Annie Dillard makes me cry more tears per chapter than anyone else I know. Which one? Oh, honestly. Only one? Pilgrim at Tinker Creek for sheer terror and celebration. Try this for size:
"I am a frayed and nibbled survivor in a fallen world, and I am getting along. I am ageing and eaten and have done my share of eating too. I am not washed and beautiful, in control of a shining world in which everything fits, but instead am wandering awed about on a splintered wreck I've come to care for, whose gnawed trees breathe a delicate air, whose bloodied and scarred creatures are my dearest companions, and whose beauty beats and shines not in its imperfections but overwhelmingly in spite of them, under the wind-rent clouds, upstream and down..."
6. One book you wish you had written.
Rowan Williams, Silence and Honey Cakes. Just glorious! See a couple of posts back... What a man to have as an Archbishop. For all the brickbats flying around the poor man's head, I feel very safe in that particular pair of hands.
7. One book you wish had never been written.
Mercifully, it's long out of print, but Arnold Lunn and Garth Lean, The Cult of Softness. I don't know if I ought even to mention it, in case some religious-right hard man decides to reprint it, with a told-you-so foreword.
8. One book you are currently reading.
To make up for the fact that I'm not going to do the final question (tagging people) I'll have two here, I think!

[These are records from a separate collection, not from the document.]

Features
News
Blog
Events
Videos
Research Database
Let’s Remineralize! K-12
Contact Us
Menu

Leslie J Francis, Church Watch - Christianity in the Countryside (quite as scary as any Phil Rickman ;-) and Rowan Clare Williams' beautiful little study of the Franciscan life, A Condition of Complete Simplicity. I guess I could have put this one down under question 2, since this'll be the third or fourth time I've read it.
9. One book you've been meaning to read.
I toyed with the idea of listing one or more of the great spiritual classics I've been meaning to get around to one day before it's too late, but actually I'll be honest. I really want to read The Ambient Century: from Mahler to Moby - the Evolution of Sound in the Electronic Age by Mark Prendergast. Looks just up my street!

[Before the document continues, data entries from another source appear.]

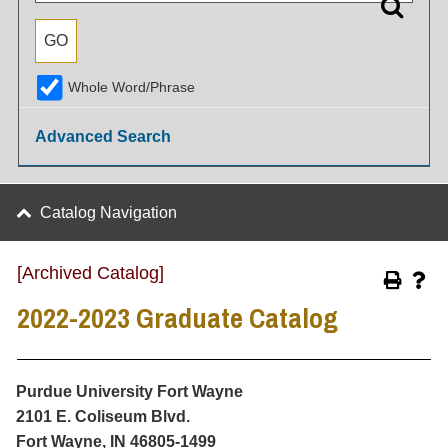
Whole Word/Phrase
Advanced Search
Catalog Navigation
[Archived Catalog]
2022-2023 Graduate Catalog
Purdue University Fort Wayne
2101 E. Coliseum Blvd.
Fort Wayne, IN 46805-1499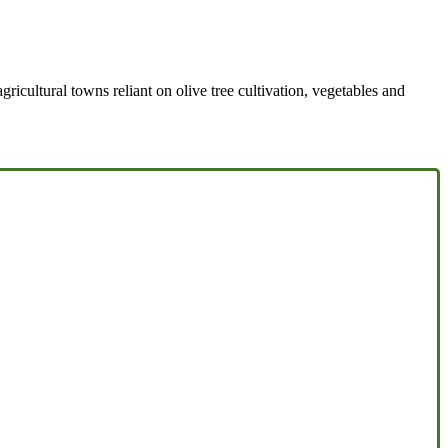
agricultural towns reliant on olive tree cultivation, vegetables and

And that's that I think. Phew! Fascinating exercise. I only wish, Charles, that I'd done it when you tagged me... once again, sorry for the inattention!
2 comments:
I have a question, Mike: is this the same Arnold Lunn who was family friends with Sandy Irvine (of Everest fame)? As Ramierez said 'There can be only one.'
Also, thanks for the "Money Sex and Power' rec. That's right up my street.
pax et bonum,
Kelly
Yes, Kelly - Sir Arnold Lunn, the mountaineer and Catholic apologist - it is he, I'm afraid... The other guy, Garth Lean, appears to have been heavily involved with Frank Buchman, of whom he wrote an adulatory biography. To be fair, he also wrote a well-regarded biography of William Wilberforce, so I'm sorry if I sound harsh.
Hope you like Richard Foster. Interesting man - do you know his Celebration of Discipline?